I don’t see anything in the CBE world that is dramatically different from learning management systems (LMS). Most institutions have been moving their LMS into the cloud, so the traffic is routed through a cloud service so it doesn’t have much of an impact on infrastructure. Where there are still things to be determined are the changes to business processes. For Ellucian customers who want to move into CBE in the future, we will take care of most of the changes to the back office.
Your CBE solution– Brainstorm – is still in beta. Have you set a launch date for it yet?
It is a work in progress. When the requirements are still not nailed down, it is hard to claim victory. There is a lot of difference in attitude towards cloud than what we are used to with on-premise software because it doesn’t really matter whether you are in alpha, beta or general availability stage. A case in point is Google mail, which was in beta for over eight years and that didn’t stop people from using it. The difference with cloud software is that you are updating it weekly or monthly and making continuous improvements. With Brainstorm, there is a lot yet to be figured out, not just by us but by our customers as well, and that is why we haven’t set a launch date.
When it’s finished, will you offer customers the flexibility of buying it in modules?
First off, in the case of Brainstorm, you are not going to buy anything; you are going to have a subscription because it is a completely cloud-based product. As it matures and our Ethos platform evolves, if someone wants to integrate something else, we are not going to stop them and we would obviously tell them that it’s better to use CBE with our student systems and all of that.
Is the Ellucian Ethos platform the key to integration?
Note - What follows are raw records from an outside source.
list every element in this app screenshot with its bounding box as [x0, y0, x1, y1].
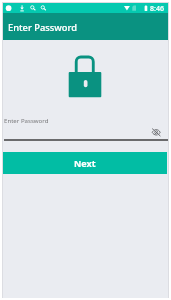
staticText: Enter Password — [8, 21, 77, 34]
button[interactable]: Toggle password visibility — [150, 126, 162, 138]
button[interactable]: Next — [3, 152, 167, 174]
staticText: Enter Password — [4, 116, 49, 124]
staticText: 8:46 — [150, 4, 164, 14]
staticText: Next — [74, 157, 96, 169]
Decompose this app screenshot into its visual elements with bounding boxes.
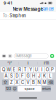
button[interactable]: K bbox=[42, 73, 47, 79]
staticText: A bbox=[5, 73, 8, 79]
button[interactable]: D bbox=[15, 73, 19, 79]
staticText: U bbox=[35, 67, 38, 72]
button[interactable]: G bbox=[26, 73, 30, 79]
staticText: ⇧ bbox=[3, 80, 7, 85]
staticText: G bbox=[26, 73, 30, 79]
button[interactable]: return bbox=[42, 86, 51, 92]
staticText: N bbox=[37, 80, 40, 85]
button[interactable]: C bbox=[20, 80, 25, 85]
staticText: ⌫ bbox=[48, 80, 53, 85]
staticText: C bbox=[21, 80, 24, 85]
button[interactable]: A bbox=[4, 73, 8, 79]
button[interactable]: M bbox=[42, 80, 47, 85]
staticText: I'm bbox=[44, 61, 49, 66]
staticText: W bbox=[7, 67, 11, 72]
staticText: I bbox=[41, 67, 42, 72]
button[interactable]: ☺ bbox=[12, 86, 17, 92]
staticText: Q bbox=[2, 67, 5, 72]
staticText: Z bbox=[10, 80, 13, 85]
button[interactable]: U bbox=[34, 67, 39, 72]
staticText: M bbox=[42, 80, 46, 85]
button[interactable]: I bbox=[39, 67, 44, 72]
button[interactable]: Apps bbox=[8, 54, 12, 58]
staticText: New Message bbox=[12, 6, 44, 12]
staticText: Cancel bbox=[41, 6, 54, 12]
button[interactable]: R bbox=[17, 67, 22, 72]
button[interactable]: space bbox=[18, 86, 41, 92]
button[interactable]: X bbox=[15, 80, 19, 85]
button[interactable]: Cancel bbox=[38, 6, 56, 12]
staticText: D bbox=[16, 73, 19, 79]
staticText: return bbox=[42, 87, 51, 91]
button[interactable]: Y bbox=[28, 67, 33, 72]
staticText: space bbox=[24, 87, 34, 91]
staticText: L bbox=[49, 73, 51, 79]
button[interactable]: S bbox=[9, 73, 14, 79]
button[interactable]: Camera bbox=[2, 54, 6, 58]
button[interactable]: V bbox=[26, 80, 30, 85]
staticText: ☺ bbox=[13, 87, 17, 91]
button[interactable]: Z bbox=[9, 80, 14, 85]
staticText: T bbox=[24, 67, 27, 72]
staticText: V bbox=[26, 80, 30, 85]
staticText: 9:41 bbox=[4, 1, 13, 5]
button[interactable]: Q bbox=[1, 67, 6, 72]
staticText: H bbox=[32, 73, 35, 79]
staticText: iMessage bbox=[16, 54, 32, 58]
button[interactable]: ⌫ bbox=[48, 80, 54, 85]
button[interactable]: T bbox=[23, 67, 28, 72]
staticText: J bbox=[38, 73, 40, 79]
button[interactable]: F bbox=[20, 73, 25, 79]
staticText: Y bbox=[29, 67, 32, 72]
staticText: Stephen bbox=[9, 13, 27, 18]
button[interactable]: B bbox=[31, 80, 36, 85]
staticText: S bbox=[10, 73, 13, 79]
staticText: B bbox=[32, 80, 35, 85]
staticText: X bbox=[16, 80, 19, 85]
button[interactable]: E bbox=[12, 67, 17, 72]
button[interactable]: O bbox=[45, 67, 50, 72]
button[interactable]: Send bbox=[50, 54, 54, 58]
staticText: P bbox=[51, 67, 54, 72]
staticText: R bbox=[18, 67, 21, 72]
button[interactable]: H bbox=[31, 73, 36, 79]
staticText: To: bbox=[3, 13, 9, 18]
button[interactable]: J bbox=[36, 73, 41, 79]
button[interactable]: W bbox=[6, 67, 11, 72]
staticText: F bbox=[21, 73, 24, 79]
staticText: O bbox=[46, 67, 49, 72]
staticText: “I” bbox=[7, 61, 12, 66]
button[interactable]: N bbox=[36, 80, 41, 85]
button[interactable]: L bbox=[48, 73, 52, 79]
button[interactable]: P bbox=[50, 67, 55, 72]
staticText: 123 bbox=[6, 87, 11, 91]
button[interactable]: 123 bbox=[5, 86, 12, 92]
staticText: E bbox=[13, 67, 16, 72]
button[interactable]: ⇧ bbox=[2, 80, 8, 85]
staticText: K bbox=[43, 73, 46, 79]
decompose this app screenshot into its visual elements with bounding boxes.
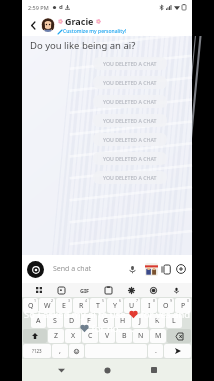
staticText: Z	[54, 331, 59, 341]
button[interactable]: Z	[48, 329, 64, 343]
staticText: Send a chat	[53, 264, 128, 274]
button[interactable]: Send	[164, 344, 191, 358]
staticText: Q	[28, 301, 34, 311]
button[interactable]: Voice input	[170, 284, 182, 296]
button[interactable]: Shift	[23, 329, 47, 343]
button[interactable]: YOU DELETED A CHAT	[93, 171, 167, 184]
button[interactable]: B	[116, 329, 132, 343]
button[interactable]: .	[148, 344, 163, 358]
staticText: 8	[153, 298, 156, 303]
button[interactable]: Back	[26, 18, 40, 32]
button[interactable]: T	[90, 298, 106, 313]
button[interactable]: Stickers	[145, 263, 158, 276]
button[interactable]: F	[81, 314, 97, 328]
button[interactable]: Profile	[41, 18, 55, 32]
button[interactable]: Emoji	[69, 344, 84, 358]
button[interactable]: G	[98, 314, 114, 328]
staticText: C	[88, 331, 93, 341]
button[interactable]: YOU DELETED A CHAT	[93, 57, 167, 70]
button[interactable]: Recents	[146, 362, 162, 378]
staticText: for no......	[89, 322, 134, 335]
button[interactable]: W	[39, 298, 55, 313]
button[interactable]: R	[73, 298, 89, 313]
staticText: 5	[102, 298, 105, 303]
button[interactable]: P	[175, 298, 191, 313]
button[interactable]: Note	[161, 264, 172, 275]
button[interactable]: GIF	[78, 283, 92, 297]
staticText: YOU DELETED A CHAT	[103, 117, 157, 124]
staticText: O	[163, 301, 169, 311]
button[interactable]: Q	[23, 298, 38, 313]
button[interactable]: YOU DELETED A CHAT	[93, 152, 167, 165]
staticText: d	[59, 3, 63, 11]
button[interactable]: YOU DELETED A CHAT	[93, 95, 167, 108]
staticText: YOU DELETED A CHAT	[103, 155, 157, 162]
staticText: 7	[136, 298, 139, 303]
staticText: 0	[187, 298, 190, 303]
button[interactable]: Add	[175, 263, 187, 275]
button[interactable]: E	[56, 298, 72, 313]
staticText: E	[62, 301, 66, 311]
button[interactable]: Send a chat	[48, 261, 142, 277]
button[interactable]: YOU DELETED A CHAT	[93, 76, 167, 89]
button[interactable]: Settings	[125, 284, 137, 296]
button[interactable]: L	[166, 314, 182, 328]
staticText: I	[148, 301, 151, 311]
button[interactable]: Camera	[27, 261, 44, 278]
button[interactable]: ?123	[23, 344, 51, 358]
button[interactable]: Back	[53, 362, 69, 378]
button[interactable]: YOU DELETED A CHAT	[93, 114, 167, 127]
staticText: G	[103, 316, 109, 326]
button[interactable]: C	[82, 329, 98, 343]
button[interactable]: Home	[99, 362, 115, 378]
button[interactable]: Sticker	[55, 284, 67, 296]
button[interactable]: D	[64, 314, 80, 328]
button[interactable]: Y	[107, 298, 123, 313]
staticText: YOU DELETED A CHAT	[103, 79, 157, 86]
button[interactable]: U	[124, 298, 140, 313]
button[interactable]: Clipboard	[102, 284, 114, 296]
staticText: 4	[85, 298, 88, 303]
staticText: So I asked my ai to use	[24, 308, 129, 321]
staticText: A	[36, 316, 41, 326]
staticText: 6	[119, 298, 122, 303]
staticText: J	[139, 316, 141, 326]
button[interactable]: Theme	[147, 284, 159, 296]
button[interactable]: O	[158, 298, 174, 313]
button[interactable]: A	[31, 314, 46, 328]
button[interactable]: ,	[52, 344, 68, 358]
button[interactable]: Backspace	[167, 329, 191, 343]
button[interactable]: I	[141, 298, 157, 313]
staticText: Do you like being an ai?	[30, 39, 136, 52]
staticText: YOU DELETED A CHAT	[103, 136, 157, 143]
button[interactable]: N	[133, 329, 149, 343]
staticText: S	[53, 316, 57, 326]
staticText: L	[172, 316, 176, 326]
button[interactable]: V	[99, 329, 115, 343]
staticText: .	[155, 346, 157, 356]
staticText: Customize my personality!	[63, 28, 127, 35]
button[interactable]: S	[47, 314, 63, 328]
staticText: P	[181, 301, 186, 311]
staticText: D	[69, 316, 75, 326]
button[interactable]: Customize my personality!	[58, 28, 127, 35]
staticText: ?123	[32, 348, 42, 354]
staticText: R	[79, 301, 84, 311]
button[interactable]: X	[65, 329, 81, 343]
button[interactable]: YOU DELETED A CHAT	[93, 133, 167, 146]
staticText: N	[138, 331, 144, 341]
button[interactable]: Apps	[33, 284, 45, 296]
button[interactable]: J	[132, 314, 148, 328]
staticText: 3	[68, 298, 71, 303]
staticText: U	[129, 301, 135, 311]
button[interactable]: K	[149, 314, 165, 328]
staticText: B	[122, 331, 127, 341]
staticText: for yes and	[138, 308, 191, 321]
staticText: 2:59 PM	[28, 4, 49, 11]
button[interactable]: Voice	[128, 265, 137, 274]
button[interactable]: H	[115, 314, 131, 328]
button[interactable]: M	[150, 329, 166, 343]
staticText: 2	[51, 298, 54, 303]
staticText: GIF	[80, 287, 90, 294]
Ethos is a platform for our solutions. We are not going to sell Ethos to someone else to do something else. One of the reasons for is that there are lot of general purpose platforms and this one one is specifically for higher education. Having said that, one of the major components of Ethos is integration and we want to make it easy for others to integrate with Ellucian ecosystem, so that our partners and customers can benefit from it.
You are making a major cloud push but the adoption has been rather slow in the education sector. How do you plan to address this challenge?
We have been talking to our customers about cloud for a long time and one of the things that we see repeatedly is when asked the cloud question, customers would be cautious but they change their minds quickly. People who were cautious about cloud have changed their opinions and more and more education institutions are moving to cloud. Of course, it will take time for it to happen across the world but I think that will happen eventually Is Ellucian offering any BI and analytics tools?
Historically, we have done what most ERP vendors have done – to have a BI offering as an add-on to another product. So you would see BI products for our Banner, Colleague and CRM software and they do a very good job within their world. This year, we have started promoting our cloud-based analytics product and it is the first time we are not thinking about higher education analytics as a part of an another product. It is a product in its own right and its data could be coming from anywhere – be it Ellucian or non-Ellucian products. We think there is a big market out there for higher education analytics.
Traditionally, higher education has always been intimate, and face-to-face, but is rapidly moving to online now. How do you see future learning models evolve?
If you look up education in any dictionary, it never refers to schools or colleges; it refers to transfer of knowledge. One of the stumbling blocks when it comes to innovation is that people tend to think in terms of status quo. What I have seen in my life is that you have a new idea emerge and then you have the status quo, and it never ends up one or the other; it ends up in another idea that is an amalgamation of them both. Frankly, what I am excited about is CBE and its impact on higher education.
What do you think are the top technology priorities for higher education CIOs?
I think the top priority for higher education institutions is their cloud strategy and I think many of them don’t have one in place yet. This is going to be particularly important when a higher education institution has a hardware refresh coming up and it seems to the forcing function for cloud.